One apparent evidence that the good old days are still far down the road is the overall state in the property market. Prices remain depressed and remain perched within the 2003-2004 levels. While, we are no longer encountering abrupt dips in prices for several months now, the overall condition remains exceedingly unpredictable. There are short periods of small rebounds here and there. Yet, market analysts and industry specialists normally attribute this to a few speculators that profit from financially-distressed and foreclosed properties. At the long run, these rallies don’t amount to substantial upward thrust in sales or major cut in the existing inventory.
The sales figures in the new homes segment remain low and in some cases, a significant uptick in the sales of new homes is not anticipated to have a major effect on the bottom line, in particular in the record of properties that are now being held by banks and mortgage companies.
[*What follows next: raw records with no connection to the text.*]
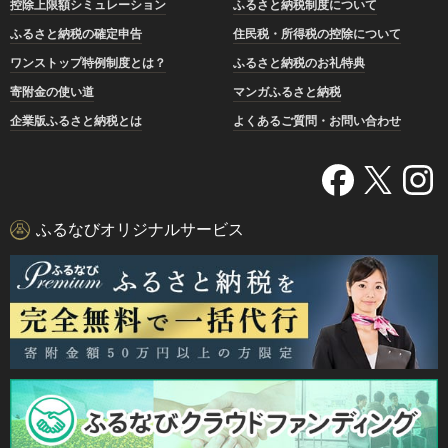
控除上限額シミュレーション
ふるさと納税制度について
ふるさと納税の確定申告
住民税・所得税の控除について
ワンストップ特例制度とは？
ふるさと納税のお礼特典
寄附金の使い道
マンガふるさと納税
企業版ふるさと納税とは
よくあるご質問・お問い合わせ
ふるなびオリジナルサービス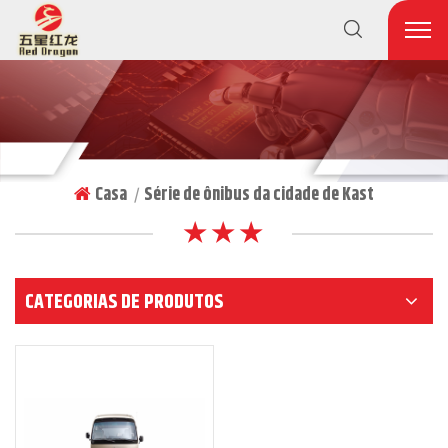
Casa
Série de ônibus da cidade de Kast
|
★ ★ ★
CATEGORIAS DE PRODUTOS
We are no longer seeing alarming rise in the delinquency rates; although the facts continue to be “alarming.” In a new report released by the banking sector, the joined percentage of loans in both one-payment-past-due and foreclosures was at a high of 13.16%. The facts are upsetting. Regardless of the positive mood being given away by stakeholders, no considerable move is anticipated from main players anytime soon.
The main focus has become on the state of REO inventory. Real estate players and market analysts are in agreement that there has to be a major advance in this phase to be able to spur an actual recovery in the real estate business. Actually, some quarters believe that the inventory must be cleared before we can anticipate things to cool down. You can find indications that this may take years to accomplish according to the present state of inventory of REOs in most real estate markets.
There are more crucial variables that we require to remember when evaluating the general influence of these persistent monetary woes that we are experiencing. These include the amount of homeowners who are in negative territory or those who are pertained to as homeowners with “underwater” mortgages. For the last 15 years or so, consumer expenditure was primarily driven by purchases of hard assets. This implies that the majority consumers would not have been in a position to borrow money against the appreciated value of their home if the increase in value of their home has not been sustained. Perceptibly, the alternative is what we are witnessing right now.
Further, a mere 2% of the whole number of house owners with mortgage has more than 20 percent equity in their current home. With the dominant equity prerequisite of most banks and mortgage companies of at the very least 20%, it is relatively noticeable that very few will be fortunate enough for getting home equity loans.
Almost all these depressing forces are placing more stress on the economy and creating the road to recovery fairly bumpy. This means that both the federal government as well as the private sector require setting up with definitive policy improvements and strategic decisions to really put the economy on overdrive. The primary goal is to generate the optimistic regime where solutions go beyond borrowing more cash.
Another great article by Downtown Toronto Real Estate Also published at Analyzing The Influence Of Economic Recession On Property Pricing.